Perhaps the most impactful benefit is multi-site rollout efficiency. Traditionally, doing 100 sites means executing 100 separate design efforts. With an AI-CAD solution like ArchiLabs, the incremental effort for each additional site plummets. Once you’ve developed an automated workflow for a project, reusing it on subsequent sites is straightforward. This makes it feasible to execute large rollout programs in parallel instead of sequentially, moving from one-off projects to a more productized, assembly-line approach for deployment.
Engineers + AI: The New Hybrid Workflow
Adopting AI-driven CAD doesn’t eliminate the need for human engineers – instead, it augments their role. Think of it as a “hybrid workflow”: the AI handles the heavy lifting of generating drawings and documentation, while human engineers provide guidance and perform critical checks. In practice, a professional engineer will still review and sign off the one-line diagram and calculations for each project, but they won’t have to spend hours manually drafting every detail. Instead of being drafters, engineers become curators and reviewers of designs generated by their digital assistant.
By leveraging an AI-first platform like ArchiLabs Studio Mode, teams can dramatically increase their throughput without increasing headcount. They can ensure a higher baseline of quality and capture their best practices in a form that’s easily reusable. The move to AI-driven CAD is not just a minor efficiency tweak – it’s a chance to fundamentally streamline how design and engineering work gets done. As this technology becomes more prevalent, firms that embrace it will deliver projects faster and with fewer mistakes, which is a critical advantage in the era of rapid renewable energy deployment.

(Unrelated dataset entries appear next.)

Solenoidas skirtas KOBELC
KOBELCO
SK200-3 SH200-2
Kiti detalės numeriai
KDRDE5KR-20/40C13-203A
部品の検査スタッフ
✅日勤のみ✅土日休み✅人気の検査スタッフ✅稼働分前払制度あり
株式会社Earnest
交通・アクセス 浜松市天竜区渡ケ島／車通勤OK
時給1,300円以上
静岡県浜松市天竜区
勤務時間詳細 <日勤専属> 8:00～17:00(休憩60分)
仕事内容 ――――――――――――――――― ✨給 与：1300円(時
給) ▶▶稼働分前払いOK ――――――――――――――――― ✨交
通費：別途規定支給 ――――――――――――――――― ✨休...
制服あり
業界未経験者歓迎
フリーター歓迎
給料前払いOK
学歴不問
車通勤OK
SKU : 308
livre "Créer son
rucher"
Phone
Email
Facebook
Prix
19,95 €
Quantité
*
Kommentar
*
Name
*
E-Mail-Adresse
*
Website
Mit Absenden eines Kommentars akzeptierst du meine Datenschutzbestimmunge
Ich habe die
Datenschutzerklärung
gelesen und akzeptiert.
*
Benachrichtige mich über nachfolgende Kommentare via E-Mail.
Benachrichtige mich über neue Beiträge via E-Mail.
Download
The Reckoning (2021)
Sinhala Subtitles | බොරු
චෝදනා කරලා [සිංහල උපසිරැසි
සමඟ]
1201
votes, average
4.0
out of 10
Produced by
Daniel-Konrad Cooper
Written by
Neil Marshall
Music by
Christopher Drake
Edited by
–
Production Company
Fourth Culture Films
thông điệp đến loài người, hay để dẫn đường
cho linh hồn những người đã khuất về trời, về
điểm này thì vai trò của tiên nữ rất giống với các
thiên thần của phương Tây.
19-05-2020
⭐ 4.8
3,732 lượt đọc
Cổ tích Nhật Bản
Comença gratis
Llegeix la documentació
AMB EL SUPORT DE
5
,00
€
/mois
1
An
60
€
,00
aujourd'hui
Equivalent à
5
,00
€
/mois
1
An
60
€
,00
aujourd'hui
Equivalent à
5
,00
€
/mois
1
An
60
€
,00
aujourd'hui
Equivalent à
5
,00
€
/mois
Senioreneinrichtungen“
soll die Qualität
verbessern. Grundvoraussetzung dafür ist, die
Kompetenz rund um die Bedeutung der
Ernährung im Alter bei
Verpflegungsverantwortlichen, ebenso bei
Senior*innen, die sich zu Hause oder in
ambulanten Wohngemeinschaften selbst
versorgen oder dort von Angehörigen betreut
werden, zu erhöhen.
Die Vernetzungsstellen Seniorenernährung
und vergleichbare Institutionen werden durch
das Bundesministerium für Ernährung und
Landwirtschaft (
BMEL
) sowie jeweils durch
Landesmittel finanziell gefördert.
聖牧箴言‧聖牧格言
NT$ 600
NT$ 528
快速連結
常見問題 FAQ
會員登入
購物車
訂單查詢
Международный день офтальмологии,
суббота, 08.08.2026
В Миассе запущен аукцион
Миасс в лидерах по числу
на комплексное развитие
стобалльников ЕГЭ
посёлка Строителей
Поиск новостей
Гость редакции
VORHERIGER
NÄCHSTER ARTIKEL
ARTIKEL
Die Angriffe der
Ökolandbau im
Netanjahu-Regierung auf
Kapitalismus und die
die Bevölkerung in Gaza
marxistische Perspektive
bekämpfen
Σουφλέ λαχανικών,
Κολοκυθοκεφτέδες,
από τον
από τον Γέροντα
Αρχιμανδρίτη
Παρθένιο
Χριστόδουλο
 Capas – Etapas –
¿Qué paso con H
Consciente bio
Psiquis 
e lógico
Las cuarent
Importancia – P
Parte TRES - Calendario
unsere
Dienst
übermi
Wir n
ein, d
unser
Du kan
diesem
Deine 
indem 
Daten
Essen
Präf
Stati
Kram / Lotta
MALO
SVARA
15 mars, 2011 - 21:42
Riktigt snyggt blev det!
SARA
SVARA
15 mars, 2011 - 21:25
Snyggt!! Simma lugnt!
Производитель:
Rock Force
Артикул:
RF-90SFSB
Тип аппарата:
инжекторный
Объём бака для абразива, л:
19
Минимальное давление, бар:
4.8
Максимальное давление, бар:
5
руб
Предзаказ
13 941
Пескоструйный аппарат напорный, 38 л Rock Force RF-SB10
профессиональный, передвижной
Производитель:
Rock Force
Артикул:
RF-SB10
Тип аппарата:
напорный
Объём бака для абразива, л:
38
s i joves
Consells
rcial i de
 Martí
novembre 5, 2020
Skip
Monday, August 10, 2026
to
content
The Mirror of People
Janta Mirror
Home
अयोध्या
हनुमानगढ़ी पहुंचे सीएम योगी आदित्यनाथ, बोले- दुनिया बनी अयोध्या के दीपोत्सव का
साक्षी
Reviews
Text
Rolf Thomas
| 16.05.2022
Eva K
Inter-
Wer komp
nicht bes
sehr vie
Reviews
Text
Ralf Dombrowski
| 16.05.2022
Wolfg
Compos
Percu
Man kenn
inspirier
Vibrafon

In summary, AI-powered CAD tools are transforming the once tedious process of creating solar, storage, and EV charger plan sets into a faster, smarter, and more scalable workflow. Teams that used to drown in repetitive drafting can now design at the speed of software, with AI ensuring that every plan set is both optimized and compliant. ArchiLabs Studio Mode exemplifies this new paradigm: a web-native, AI-first CAD platform where automation and intelligence aren’t bolt-on features, but core to the system’s DNA.